**Excerpts from a dataset**:
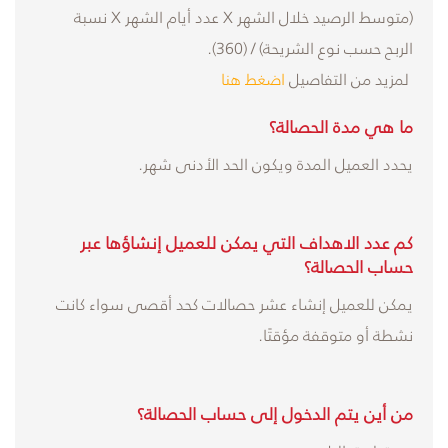
(متوسط الرصيد خلال الشهر X عدد أيام الشهر X نسبة
الربح حسب نوع الشريحة) / (360).
لمزيد من التفاصيل
اضغط هنا
ما هي مدة الحصالة؟
يحدد العميل المدة ويكون الحد الأدنى شهر.
كم عدد الاهداف التي يمكن للعميل إنشاؤها عبر
حساب الحصالة؟
يمكن للعميل إنشاء عشر حصالات كحد أقصى سواء كانت
نشطة أو متوقفة مؤقتًا.
من أين يتم الدخول إلى حساب الحصالة؟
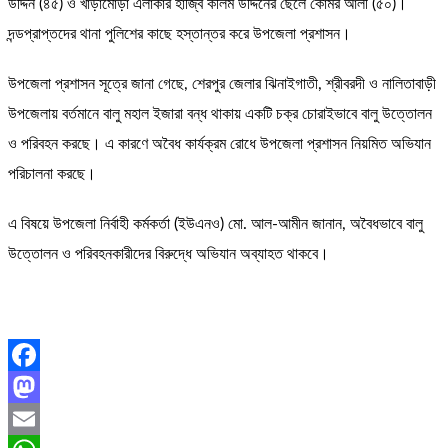
উদ্দিন (৪৫) ও খাড়ামোড়া এলাকার হাজ্বি কলিম উদ্দিনের ছেলে কোমর আলী (৫০)।
দন্ডপ্রাপ্তদের থানা পুলিশের কাছে হস্তান্তর করে উপজেলা প্রশাসন।
উপজেলা প্রশাসন সূত্রে জানা গেছে, শেরপুর জেলার ঝিনাইগাতী, শ্রীবরদী ও নালিতাবাড়ী
উপজেলায় বর্তমানে বালু মহাল ইজারা বন্ধ থাকায় একটি চক্র চোরাইভাবে বালু উত্তোলন
ও পরিবহন করছে। এ কারণে অবৈধ কার্যক্রম রোধে উপজেলা প্রশাসন নিয়মিত অভিযান
পরিচালনা করছে।
এ বিষয়ে উপজেলা নির্বাহী কর্মকর্তা (ইউএনও) মো. আল-আমীন জানান, অবৈধভাবে বালু
উত্তোলন ও পরিবহনকারীদের বিরুদ্ধে অভিযান অব্যাহত থাকবে।
Facebook
Mastodon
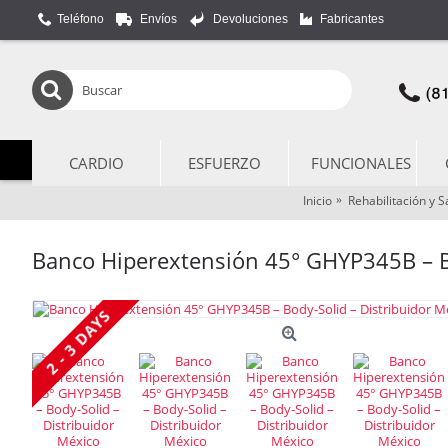
Teléfono
Envíos
Devoluciones
Fabricantes
CARDIO
ESFUERZO
FUNCIONALES
Inicio
Rehabilitación y S
Banco Hiperextensión 45° GHYP345B – Bo
2 - 3 DAYS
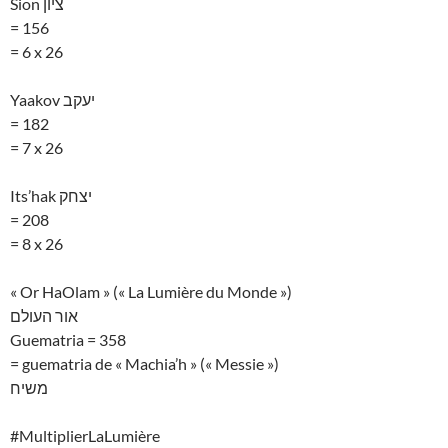
Sion ציון
= 156
= 6 x 26
Yaakov יעקב
= 182
= 7 x 26
Its’hak יצחק
= 208
= 8 x 26
« Or HaOlam » (« La Lumière du Monde »)
אור העולם
Guematria = 358
= guematria de « Machia’h » (« Messie »)
משיח
#MultiplierLaLumière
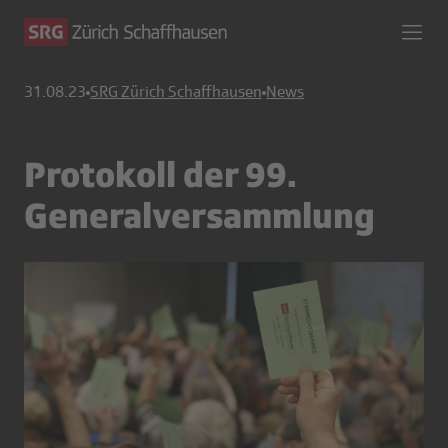
31.08.23
SRG Zürich Schaffhausen
News
Protokoll der 99.
Generalversammlung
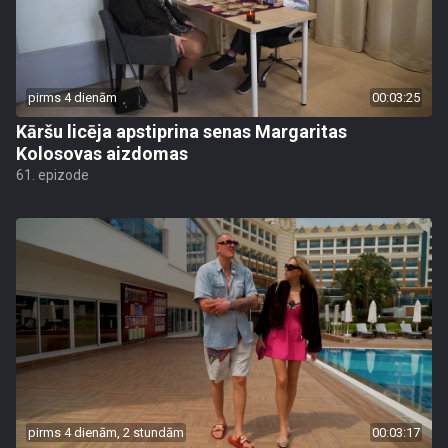
pirms 4 dienām
00:03:25
Kāršu licēja apstiprina senas Margaritas
Kolosovas aizdomas
61. epizode
pirms 4 dienām, 2 stundām
00:03:17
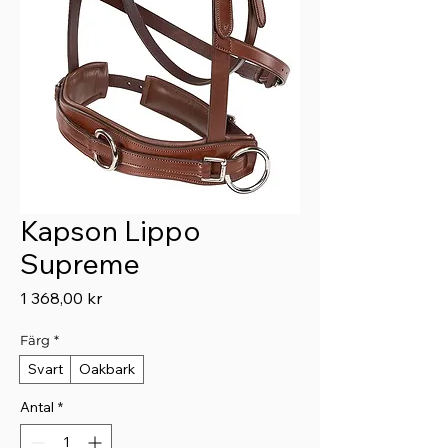
Kapson Lippo
Supreme
Pris
1 368,00 kr
Färg
*
Svart
Oakbark
Antal
*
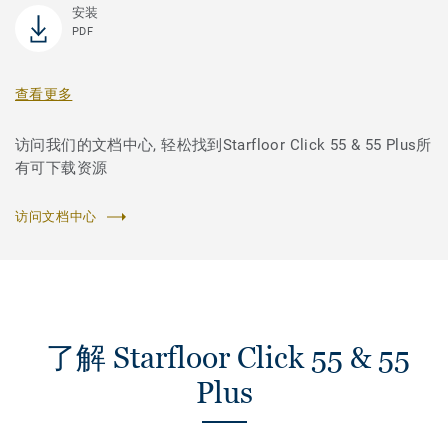
安装
PDF
查看更多
访问我们的文档中心, 轻松找到Starfloor Click 55 & 55 Plus所
有可下载资源
访问文档中心
了解 Starfloor Click 55 & 55
Plus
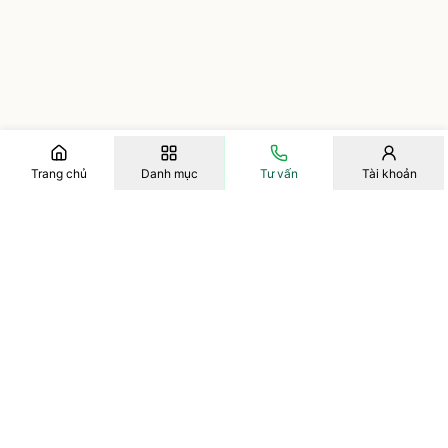
Trang chủ
Danh mục
Tư vấn
Tài khoản
Vitamax - Tinh hoa từ thiên nhiên cho sức khoẻ
Cửa hàng nhân sâm, linh chi, đông trùng, thực phẩm bổ trợ sức
khoẻ chính hãng, giá tốt, nhiều ưu đãi.
Trụ sở chính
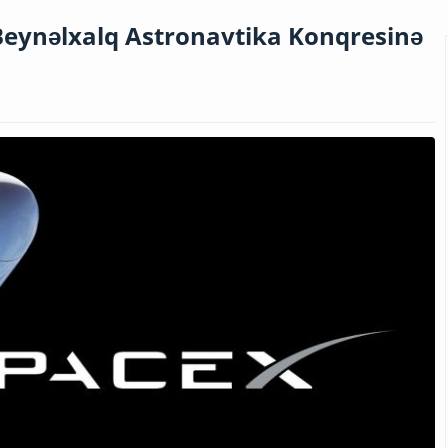
 Beynəlxalq Astronavtika Konqresinə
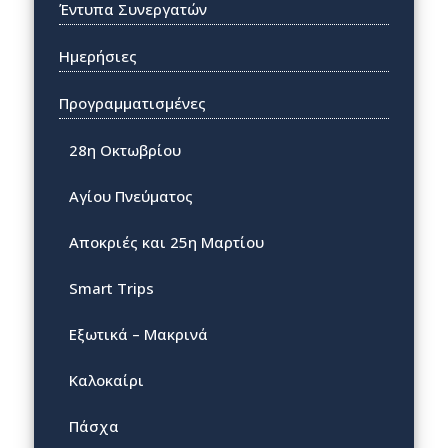
Έντυπα Συνεργατών
Ημερήσιες
Προγραμματισμένες
28η Οκτωβρίου
Αγίου Πνεύματος
Αποκριές και 25η Μαρτίου
Smart Trips
Εξωτικά – Μακρινά
Καλοκαίρι
Πάσχα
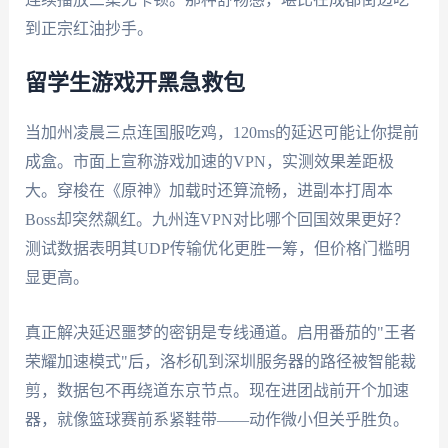
到正宗红油抄手。
留学生游戏开黑急救包
当加州凌晨三点连国服吃鸡，120ms的延迟可能让你提前
成盒。市面上宣称游戏加速的VPN，实测效果差距极
大。穿梭在《原神》加载时还算流畅，进副本打周本
Boss却突然飙红。九州连VPN对比哪个回国效果更好？
测试数据表明其UDP传输优化更胜一筹，但价格门槛明
显更高。
真正解决延迟噩梦的密钥是专线通道。启用番茄的"王者
荣耀加速模式"后，洛杉矶到深圳服务器的路径被智能裁
剪，数据包不再绕道东京节点。现在进团战前开个加速
器，就像篮球赛前系紧鞋带——动作微小但关乎胜负。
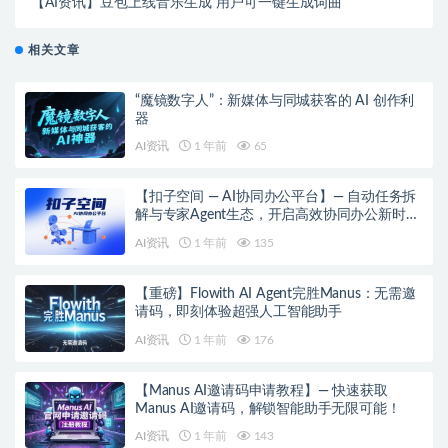
【AI资讯】豆包上线音乐生成 用户可一键生成词曲
相关文章
“魔镜数字人”：新媒体与同城获客的 AI 创作利
器
AI资讯
1 年前
65
【扣子空间 — AI协同办公平台】— 自动任务拆
解与专家Agent生态，开启高效协同办公新时
代！
AI资讯
1 年前
135
【重磅】Flowith AI Agent完胜Manus：无需邀
请码，即刻体验超强人工智能助手
AI资讯
1 年前
176
【Manus AI邀请码申请教程】— 快速获取
Manus AI邀请码，解锁智能助手无限可能！
AI资讯
1 年前
143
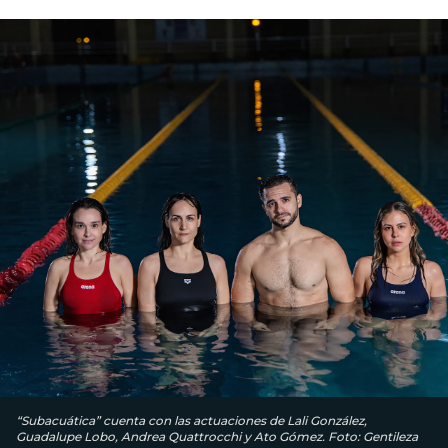
“Subacuática” cuenta con las actuaciones de Lali González,
Guadalupe Lobo, Andrea Quattrocchi y Ato Gómez. Foto: Gentileza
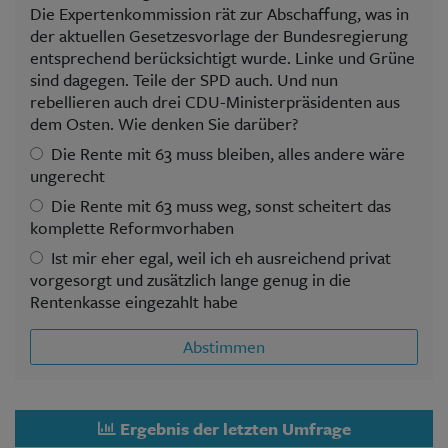
Die Expertenkommission rät zur Abschaffung, was in
der aktuellen Gesetzesvorlage der Bundesregierung
entsprechend berücksichtigt wurde. Linke und Grüne
sind dagegen. Teile der SPD auch. Und nun
rebellieren auch drei CDU-Ministerpräsidenten aus
dem Osten. Wie denken Sie darüber?
Die Rente mit 63 muss bleiben, alles andere wäre
ungerecht
Die Rente mit 63 muss weg, sonst scheitert das
komplette Reformvorhaben
Ist mir eher egal, weil ich eh ausreichend privat
vorgesorgt und zusätzlich lange genug in die
Rentenkasse eingezahlt habe
Abstimmen
Ergebnis der letzten Umfrage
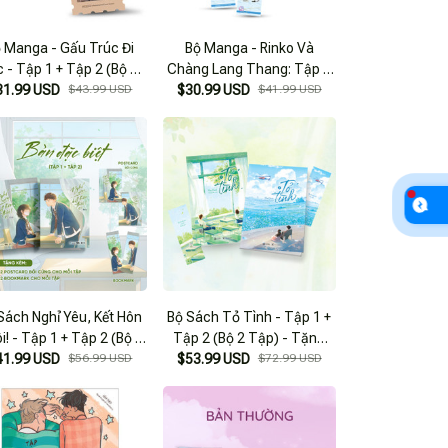
 Manga - Gấu Trúc Đi
Bộ Manga - Rinko Và
c - Tập 1 + Tập 2 (Bộ 2
Chàng Lang Thang: Tập 1
p) - Tặng Kèm Sticker
31.99 USD
$43.99 USD
+ Tập 2 (Bộ 2 Tập) - Tặng
$30.99 USD
$41.99 USD
Tem
Kèm Bookmark
Sách Nghỉ Yêu, Kết Hôn
Bộ Sách Tỏ Tình - Tập 1 +
i! - Tập 1 + Tập 2 (Bộ 2
Tập 2 (Bộ 2 Tập) - Tặng
) - Bản Đặc Biệt - Tặng
41.99 USD
$56.99 USD
$53.99 USD
Kèm 2 Bookmark
$72.99 USD
Kèm 2 Bookmark + 2
Postcard Bồi Cứng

**EXERCISE DESCRIPTION**: Only the pictures are to be excluded; all other parts of the records above are to be given exactly.

**EXPECTED ANSWER**:
(متوسط الرصيد خلال الشهر X عدد أيام الشهر X نسبة
الربح حسب نوع الشريحة) / (360).
لمزيد من التفاصيل
اضغط هنا
ما هي مدة الحصالة؟
يحدد العميل المدة ويكون الحد الأدنى شهر.
كم عدد الاهداف التي يمكن للعميل إنشاؤها عبر
حساب الحصالة؟
يمكن للعميل إنشاء عشر حصالات كحد أقصى سواء كانت
نشطة أو متوقفة مؤقتًا.
من أين يتم الدخول إلى حساب الحصالة؟
উদ্দিন (৪৫) ও খাড়ামোড়া এলাকার হাজ্বি কলিম উদ্দিনের ছেলে কোমর আলী (৫০)।
দন্ডপ্রাপ্তদের থানা পুলিশের কাছে হস্তান্তর করে উপজেলা প্রশাসন।
উপজেলা প্রশাসন সূত্রে জানা গেছে, শেরপুর জেলার ঝিনাইগাতী, শ্রীবরদী ও নালিতাবাড়ী
উপজেলায় বর্তমানে বালু মহাল ইজারা বন্ধ থাকায় একটি চক্র চোরাইভাবে বালু উত্তোলন
ও পরিবহন করছে। এ কারণে অবৈধ কার্যক্রম রোধে উপজেলা প্রশাসন নিয়মিত অভিযান
পরিচালনা করছে।
এ বিষয়ে উপজেলা নির্বাহী কর্মকর্তা (ইউএনও) মো. আল-আমীন জানান, অবৈধভাবে বালু
উত্তোলন ও পরিবহনকারীদের বিরুদ্ধে অভিযান অব্যাহত থাকবে।
Facebook
Mastodon
Teléfono
Envíos
Devoluciones
Fabricantes
CARDIO
ESFUERZO
FUNCIONALES
Inicio
Rehabilitación y S
Banco Hiperextensión 45° GHYP345B – Bo
2 - 3 DAYS
Sion ציון
= 156
= 6 x 26
Yaakov יעקב
= 182
= 7 x 26
Its’hak יצחק
= 208
= 8 x 26
« Or HaOlam » (« La Lumière du Monde »)
אור העולם
Guematria = 358
= guematria de « Machia’h » (« Messie »)
משיח
#MultiplierLaLumière
31.08.23
SRG Zürich Schaffhausen
News
Protokoll der 99.
Generalversammlung
pirms 4 dienām
00:03:25
Kāršu licēja apstiprina senas Margaritas
Kolosovas aizdomas
61. epizode
pirms 4 dienām, 2 stundām
00:03:17
Kapson Lippo
Supreme
Pris
1 368,00 kr
Färg
*
Svart
Oakbark
Antal
*
安装
PDF
查看更多
访问我们的文档中心, 轻松找到Starfloor Click 55 & 55 Plus所
有可下载资源
访问文档中心
了解 Starfloor Click 55 & 55
Plus
Trang chủ
Danh mục
Tư vấn
Tài khoản
Vitamax - Tinh hoa từ thiên nhiên cho sức khoẻ
Cửa hàng nhân sâm, linh chi, đông trùng, thực phẩm bổ trợ sức
khoẻ chính hãng, giá tốt, nhiều ưu đãi.
Trụ sở chính
 Beynəlxalq Astronavtika Konqresinə
Έντυπα Συνεργατών
Ημερήσιες
Προγραμματισμένες
28η Οκτωβρίου
Αγίου Πνεύματος
Αποκριές και 25η Μαρτίου
Smart Trips
Εξωτικά – Μακρινά
Καλοκαίρι
Πάσχα
到正宗红油抄手。
留学生游戏开黑急救包
当加州凌晨三点连国服吃鸡，120ms的延迟可能让你提前
成盒。市面上宣称游戏加速的VPN，实测效果差距极
大。穿梭在《原神》加载时还算流畅，进副本打周本
Boss却突然飙红。九州连VPN对比哪个回国效果更好？
测试数据表明其UDP传输优化更胜一筹，但价格门槛明
显更高。
真正解决延迟噩梦的密钥是专线通道。启用番茄的"王者
荣耀加速模式"后，洛杉矶到深圳服务器的路径被智能裁
剪，数据包不再绕道东京节点。现在进团战前开个加速
器，就像篮球赛前系紧鞋带——动作微小但关乎胜负。
【AI资讯】豆包上线音乐生成 用户可一键生成词曲
相关文章
“魔镜数字人”：新媒体与同城获客的 AI 创作利
器
AI资讯
1 年前
65
【扣子空间 — AI协同办公平台】— 自动任务拆
解与专家Agent生态，开启高效协同办公新时
代！
AI资讯
1 年前
135
【重磅】Flowith AI Agent完胜Manus：无需邀
请码，即刻体验超强人工智能助手
AI资讯
1 年前
176
【Manus AI邀请码申请教程】— 快速获取
Manus AI邀请码，解锁智能助手无限可能！
AI资讯
1 年前
143
“Subacuática” cuenta con las actuaciones de Lali González,
Guadalupe Lobo, Andrea Quattrocchi y Ato Gómez. Foto: Gentileza
Die Expertenkommission rät zur Abschaffung, was in
der aktuellen Gesetzesvorlage der Bundesregierung
entsprechend berücksichtigt wurde. Linke und Grüne
sind dagegen. Teile der SPD auch. Und nun
rebellieren auch drei CDU-Ministerpräsidenten aus
dem Osten. Wie denken Sie darüber?
Die Rente mit 63 muss bleiben, alles andere wäre
ungerecht
Die Rente mit 63 muss weg, sonst scheitert das
komplette Reformvorhaben
Ist mir eher egal, weil ich eh ausreichend privat
vorgesorgt und zusätzlich lange genug in die
Rentenkasse eingezahlt habe
Abstimmen
Ergebnis der letzten Umfrage
 Manga - Gấu Trúc Đi
Bộ Manga - Rinko Và
c - Tập 1 + Tập 2 (Bộ 2
Chàng Lang Thang: Tập 1
p) - Tặng Kèm Sticker
31.99 USD
$43.99 USD
+ Tập 2 (Bộ 2 Tập) - Tặng
$30.99 USD
$41.99 USD
Tem
Kèm Bookmark
Sách Nghỉ Yêu, Kết Hôn
Bộ Sách Tỏ Tình - Tập 1 +
i! - Tập 1 + Tập 2 (Bộ 2
Tập 2 (Bộ 2 Tập) - Tặng
) - Bản Đặc Biệt - Tặng
41.99 USD
$56.99 USD
$53.99 USD
Kèm 2 Bookmark
$72.99 USD
Kèm 2 Bookmark + 2
Postcard Bồi Cứng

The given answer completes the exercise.